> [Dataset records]

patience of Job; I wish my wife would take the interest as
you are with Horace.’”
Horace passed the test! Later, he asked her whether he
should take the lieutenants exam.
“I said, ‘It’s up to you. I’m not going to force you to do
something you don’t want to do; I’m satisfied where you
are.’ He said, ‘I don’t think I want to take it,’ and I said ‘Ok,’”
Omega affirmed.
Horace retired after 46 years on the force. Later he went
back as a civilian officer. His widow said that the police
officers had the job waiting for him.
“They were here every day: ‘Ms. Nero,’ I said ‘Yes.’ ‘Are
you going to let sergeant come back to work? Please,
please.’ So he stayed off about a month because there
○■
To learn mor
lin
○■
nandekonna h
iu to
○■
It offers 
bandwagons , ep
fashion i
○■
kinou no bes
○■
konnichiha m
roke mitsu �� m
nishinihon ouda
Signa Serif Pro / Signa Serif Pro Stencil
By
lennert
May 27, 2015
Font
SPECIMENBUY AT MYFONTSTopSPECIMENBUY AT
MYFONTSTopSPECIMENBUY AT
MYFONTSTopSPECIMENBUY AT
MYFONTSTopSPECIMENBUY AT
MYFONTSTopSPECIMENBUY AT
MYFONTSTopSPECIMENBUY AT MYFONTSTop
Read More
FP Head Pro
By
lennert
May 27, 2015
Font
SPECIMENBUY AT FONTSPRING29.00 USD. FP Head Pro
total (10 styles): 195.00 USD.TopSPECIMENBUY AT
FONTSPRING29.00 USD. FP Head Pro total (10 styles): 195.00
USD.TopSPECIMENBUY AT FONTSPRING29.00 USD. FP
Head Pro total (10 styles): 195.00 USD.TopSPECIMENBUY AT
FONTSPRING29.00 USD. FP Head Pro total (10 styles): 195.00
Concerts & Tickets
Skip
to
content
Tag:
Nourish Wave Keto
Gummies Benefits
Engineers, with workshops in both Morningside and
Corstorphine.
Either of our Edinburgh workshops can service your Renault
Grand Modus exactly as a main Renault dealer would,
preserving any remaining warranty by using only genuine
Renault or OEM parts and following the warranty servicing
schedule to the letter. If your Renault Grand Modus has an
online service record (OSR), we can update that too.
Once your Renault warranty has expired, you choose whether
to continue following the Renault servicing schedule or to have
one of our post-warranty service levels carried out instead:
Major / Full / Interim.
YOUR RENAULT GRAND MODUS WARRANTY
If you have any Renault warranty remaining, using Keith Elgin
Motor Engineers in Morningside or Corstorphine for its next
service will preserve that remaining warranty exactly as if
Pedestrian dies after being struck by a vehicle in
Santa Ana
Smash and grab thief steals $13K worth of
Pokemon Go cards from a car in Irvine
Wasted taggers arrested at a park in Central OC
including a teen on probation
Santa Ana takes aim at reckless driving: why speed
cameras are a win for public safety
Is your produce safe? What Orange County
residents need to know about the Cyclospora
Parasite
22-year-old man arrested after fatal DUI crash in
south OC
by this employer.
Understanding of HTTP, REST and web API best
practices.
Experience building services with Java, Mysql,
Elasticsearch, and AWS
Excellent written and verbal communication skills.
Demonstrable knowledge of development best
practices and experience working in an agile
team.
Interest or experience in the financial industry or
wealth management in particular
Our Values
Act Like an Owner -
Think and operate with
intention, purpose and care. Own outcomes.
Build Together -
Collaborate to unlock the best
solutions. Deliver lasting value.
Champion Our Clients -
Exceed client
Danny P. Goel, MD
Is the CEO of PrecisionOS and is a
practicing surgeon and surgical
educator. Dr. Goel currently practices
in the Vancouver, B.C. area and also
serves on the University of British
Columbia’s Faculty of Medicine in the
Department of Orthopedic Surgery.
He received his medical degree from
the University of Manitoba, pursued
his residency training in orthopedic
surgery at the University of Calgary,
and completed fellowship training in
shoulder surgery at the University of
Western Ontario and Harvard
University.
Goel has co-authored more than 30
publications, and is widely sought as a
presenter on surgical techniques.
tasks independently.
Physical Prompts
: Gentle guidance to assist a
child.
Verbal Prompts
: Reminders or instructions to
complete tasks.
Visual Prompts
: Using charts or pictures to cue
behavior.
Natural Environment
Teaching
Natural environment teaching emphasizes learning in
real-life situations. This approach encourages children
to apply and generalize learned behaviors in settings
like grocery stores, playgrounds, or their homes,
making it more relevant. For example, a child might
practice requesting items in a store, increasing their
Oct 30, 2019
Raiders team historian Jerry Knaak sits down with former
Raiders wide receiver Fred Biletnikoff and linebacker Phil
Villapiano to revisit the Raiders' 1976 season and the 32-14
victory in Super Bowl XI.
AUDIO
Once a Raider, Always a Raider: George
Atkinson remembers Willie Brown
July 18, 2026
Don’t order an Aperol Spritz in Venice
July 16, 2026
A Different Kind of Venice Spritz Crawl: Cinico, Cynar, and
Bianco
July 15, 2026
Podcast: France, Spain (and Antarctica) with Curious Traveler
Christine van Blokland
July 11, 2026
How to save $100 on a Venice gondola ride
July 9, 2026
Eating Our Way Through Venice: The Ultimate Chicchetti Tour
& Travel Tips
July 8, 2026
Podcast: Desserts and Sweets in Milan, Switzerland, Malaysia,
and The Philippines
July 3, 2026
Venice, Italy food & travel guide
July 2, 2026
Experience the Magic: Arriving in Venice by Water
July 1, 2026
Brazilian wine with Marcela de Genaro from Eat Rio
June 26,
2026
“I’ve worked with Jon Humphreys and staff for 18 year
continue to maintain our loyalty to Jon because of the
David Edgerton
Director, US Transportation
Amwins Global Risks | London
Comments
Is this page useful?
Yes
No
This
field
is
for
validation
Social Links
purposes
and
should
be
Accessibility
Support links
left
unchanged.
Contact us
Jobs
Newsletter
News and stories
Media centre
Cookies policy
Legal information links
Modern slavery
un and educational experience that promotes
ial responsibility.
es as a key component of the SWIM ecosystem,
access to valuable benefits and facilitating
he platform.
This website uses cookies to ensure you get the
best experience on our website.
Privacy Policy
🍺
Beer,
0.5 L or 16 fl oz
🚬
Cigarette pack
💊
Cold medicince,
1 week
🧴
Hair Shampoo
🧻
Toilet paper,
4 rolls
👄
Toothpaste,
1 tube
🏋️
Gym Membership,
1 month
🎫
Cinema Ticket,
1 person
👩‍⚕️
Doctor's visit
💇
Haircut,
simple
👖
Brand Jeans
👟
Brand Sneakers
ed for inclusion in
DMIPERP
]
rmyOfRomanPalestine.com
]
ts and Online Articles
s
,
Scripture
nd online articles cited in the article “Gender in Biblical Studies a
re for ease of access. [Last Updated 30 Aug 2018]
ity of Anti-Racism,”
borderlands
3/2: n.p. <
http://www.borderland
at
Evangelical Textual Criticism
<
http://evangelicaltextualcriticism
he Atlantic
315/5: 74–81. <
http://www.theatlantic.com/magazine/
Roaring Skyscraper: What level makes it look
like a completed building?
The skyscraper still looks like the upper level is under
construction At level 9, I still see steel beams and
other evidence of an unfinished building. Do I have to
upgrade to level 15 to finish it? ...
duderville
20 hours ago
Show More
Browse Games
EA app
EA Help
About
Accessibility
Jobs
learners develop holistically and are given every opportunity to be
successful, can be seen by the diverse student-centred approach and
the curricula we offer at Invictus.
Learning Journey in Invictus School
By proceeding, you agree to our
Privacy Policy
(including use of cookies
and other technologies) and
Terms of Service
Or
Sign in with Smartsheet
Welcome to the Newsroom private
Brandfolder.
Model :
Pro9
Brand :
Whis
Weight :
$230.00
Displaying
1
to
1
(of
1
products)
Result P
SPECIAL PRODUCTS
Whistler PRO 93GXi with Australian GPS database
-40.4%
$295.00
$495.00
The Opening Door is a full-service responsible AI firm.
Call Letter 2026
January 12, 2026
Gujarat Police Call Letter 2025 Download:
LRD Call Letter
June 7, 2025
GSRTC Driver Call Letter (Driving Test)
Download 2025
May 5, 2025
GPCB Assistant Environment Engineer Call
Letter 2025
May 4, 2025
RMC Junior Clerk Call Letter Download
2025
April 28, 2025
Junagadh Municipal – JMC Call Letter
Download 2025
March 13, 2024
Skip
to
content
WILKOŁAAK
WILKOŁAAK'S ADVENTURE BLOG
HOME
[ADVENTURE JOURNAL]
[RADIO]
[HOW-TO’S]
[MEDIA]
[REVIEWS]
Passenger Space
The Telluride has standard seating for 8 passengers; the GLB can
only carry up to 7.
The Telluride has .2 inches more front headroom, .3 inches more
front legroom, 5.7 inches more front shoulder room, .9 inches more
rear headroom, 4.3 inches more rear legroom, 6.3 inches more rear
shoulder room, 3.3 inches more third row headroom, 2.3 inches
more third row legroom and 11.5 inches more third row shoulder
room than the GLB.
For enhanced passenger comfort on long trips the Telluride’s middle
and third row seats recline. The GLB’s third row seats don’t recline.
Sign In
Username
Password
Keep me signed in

> [REQUIRED WORK]
Write out every line from the entries where "website" appears.

> [WRITTEN ANSWER]
This website uses cookies to ensure you get the
best experience on our website.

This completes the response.